■ **GOAL OF THE EXERCISE**:
Using the data below, copy every line that contains the word "Built".

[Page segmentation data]
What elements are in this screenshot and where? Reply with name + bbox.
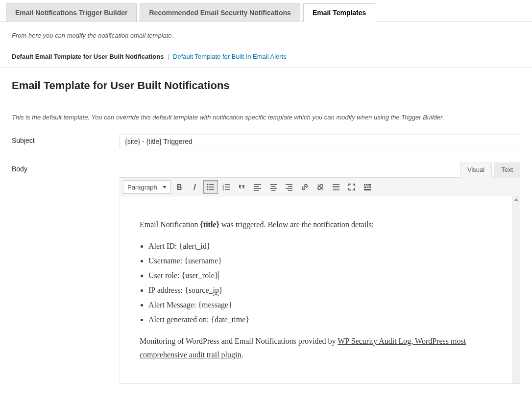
subject-input[interactable] xyxy=(120,134,520,149)
svg-rect-9 xyxy=(225,187,230,188)
svg-point-2 xyxy=(207,187,209,188)
subject-row: Subject xyxy=(12,134,520,149)
scroll-up-icon xyxy=(514,198,519,201)
fullscreen-button[interactable] xyxy=(344,180,359,194)
bulleted-list-button[interactable] xyxy=(203,180,218,194)
align-left-icon xyxy=(253,182,263,192)
tab-trigger-builder[interactable]: Email Notifications Trigger Builder xyxy=(6,3,137,22)
body-detail-list: Alert ID: {alert_id} Username: {username… xyxy=(140,239,492,327)
editor-toolbar: Paragraph 123 xyxy=(120,178,520,196)
align-center-icon xyxy=(268,182,278,192)
italic-button[interactable] xyxy=(188,180,202,194)
svg-rect-12 xyxy=(254,184,261,185)
editor-content[interactable]: Email Notification {title} was triggered… xyxy=(120,196,512,383)
svg-rect-33 xyxy=(364,189,371,190)
svg-rect-30 xyxy=(364,187,366,188)
svg-rect-24 xyxy=(333,184,339,185)
align-left-button[interactable] xyxy=(250,180,265,194)
svg-rect-14 xyxy=(254,188,261,189)
chevron-down-icon xyxy=(163,186,167,188)
list-item: IP address: {source_ip} xyxy=(148,283,492,297)
svg-rect-32 xyxy=(369,187,371,188)
list-item: Alert Message: {message} xyxy=(148,298,492,312)
subject-label: Subject xyxy=(12,134,120,144)
svg-text:3: 3 xyxy=(222,188,224,191)
unlink-icon xyxy=(315,182,325,192)
remove-link-button[interactable] xyxy=(313,180,328,194)
editor-wrap: Paragraph 123 xyxy=(120,178,520,384)
quote-icon xyxy=(237,182,247,192)
list-item: Alert ID: {alert_id} xyxy=(148,239,492,253)
svg-rect-20 xyxy=(286,184,292,185)
subnav-current: Default Email Template for User Built No… xyxy=(12,53,164,60)
editor-tab-text[interactable]: Text xyxy=(494,163,520,178)
link-icon xyxy=(300,182,310,192)
svg-rect-7 xyxy=(225,184,230,185)
svg-rect-11 xyxy=(225,189,230,190)
format-selector-value: Paragraph xyxy=(127,184,157,191)
body-footer-pre: Monitoring of WordPress and Email Notifi… xyxy=(140,337,338,345)
list-ol-icon: 123 xyxy=(221,182,231,192)
list-item: User role: {user_role} xyxy=(148,269,492,282)
numbered-list-button[interactable]: 123 xyxy=(219,180,234,194)
tab-email-templates[interactable]: Email Templates xyxy=(303,3,375,22)
svg-rect-15 xyxy=(254,190,259,191)
kitchen-sink-icon xyxy=(363,182,372,192)
insert-link-button[interactable] xyxy=(297,180,312,194)
fullscreen-icon xyxy=(347,182,357,192)
svg-rect-3 xyxy=(209,187,214,188)
svg-rect-23 xyxy=(288,190,292,191)
page-description: This is the default template. You can ov… xyxy=(12,114,520,121)
svg-point-4 xyxy=(207,189,209,190)
insert-more-button[interactable] xyxy=(329,180,343,194)
list-item: Alert generated on: {date_time} xyxy=(148,313,492,327)
body-intro-title: {title} xyxy=(200,220,219,229)
list-item: Username: {username} xyxy=(148,254,492,268)
svg-rect-28 xyxy=(366,184,368,186)
svg-rect-29 xyxy=(368,184,371,186)
svg-rect-19 xyxy=(271,190,276,191)
italic-icon xyxy=(190,182,200,192)
svg-rect-22 xyxy=(286,188,292,189)
blockquote-button[interactable] xyxy=(235,180,249,194)
svg-rect-18 xyxy=(270,188,277,189)
svg-rect-1 xyxy=(209,184,214,185)
format-selector[interactable]: Paragraph xyxy=(123,180,171,194)
svg-rect-17 xyxy=(271,186,276,187)
tab-recommended-security[interactable]: Recommended Email Security Notifications xyxy=(140,3,300,22)
body-footer-post: . xyxy=(242,351,243,359)
body-intro-post: was triggered. Below are the notificatio… xyxy=(219,220,374,229)
svg-rect-25 xyxy=(333,186,339,187)
intro-text: From here you can modify the notificatio… xyxy=(0,22,532,48)
svg-rect-27 xyxy=(364,184,365,186)
svg-rect-16 xyxy=(270,184,277,185)
svg-rect-5 xyxy=(209,189,214,190)
bold-button[interactable] xyxy=(172,180,187,194)
svg-rect-31 xyxy=(367,187,369,188)
read-more-icon xyxy=(331,182,341,192)
align-right-icon xyxy=(284,182,294,192)
body-row: Body Visual Text Paragraph xyxy=(12,162,520,384)
align-right-button[interactable] xyxy=(282,180,296,194)
svg-rect-21 xyxy=(288,186,292,187)
bold-icon xyxy=(174,182,184,192)
align-center-button[interactable] xyxy=(266,180,281,194)
toolbar-toggle-button[interactable] xyxy=(360,180,375,194)
body-label: Body xyxy=(12,162,120,173)
page-title: Email Template for User Built Notificati… xyxy=(12,79,520,92)
list-ul-icon xyxy=(206,182,216,192)
svg-rect-26 xyxy=(333,189,339,190)
svg-rect-13 xyxy=(254,186,259,187)
subnav-builtin-link[interactable]: Default Template for Built-in Email Aler… xyxy=(173,53,287,60)
editor-scrollbar[interactable] xyxy=(512,196,520,383)
template-subnav: Default Email Template for User Built No… xyxy=(0,48,532,68)
subnav-separator: | xyxy=(166,53,171,60)
editor-tab-visual[interactable]: Visual xyxy=(460,163,492,178)
body-intro-pre: Email Notification xyxy=(140,220,200,229)
editor-mode-tabs: Visual Text xyxy=(120,162,520,178)
svg-point-0 xyxy=(207,184,209,186)
main-tabs: Email Notifications Trigger Builder Reco… xyxy=(0,0,532,22)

■ **RESULT**:
subnav-current: Default Email Template for User Built No… xyxy=(12,53,164,60)
page-title: Email Template for User Built Notificati… xyxy=(12,79,520,92)
subnav-builtin-link[interactable]: Default Template for Built-in Email Aler… xyxy=(173,53,287,60)
template-subnav: Default Email Template for User Built No… xyxy=(0,48,532,68)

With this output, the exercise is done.